Content starts

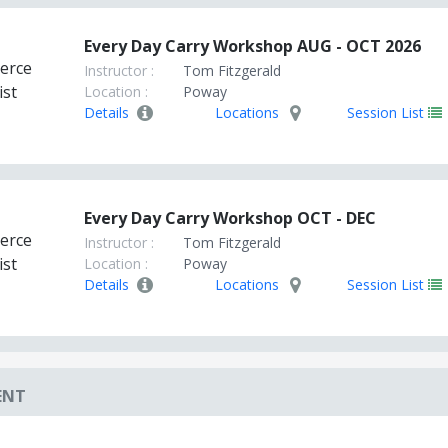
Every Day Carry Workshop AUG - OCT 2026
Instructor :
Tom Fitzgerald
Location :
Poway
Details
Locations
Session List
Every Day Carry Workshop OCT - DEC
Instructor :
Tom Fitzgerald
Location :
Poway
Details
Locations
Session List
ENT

Content ends

» Assignment
Return the records exactly as they stand, and drop every picture.

» Answer section
Every Day Carry Workshop AUG - OCT 2026
Instructor :
Tom Fitzgerald
Location :
Poway
Details
Locations
Session List
Every Day Carry Workshop OCT - DEC
Instructor :
Tom Fitzgerald
Location :
Poway
Details
Locations
Session List
ENT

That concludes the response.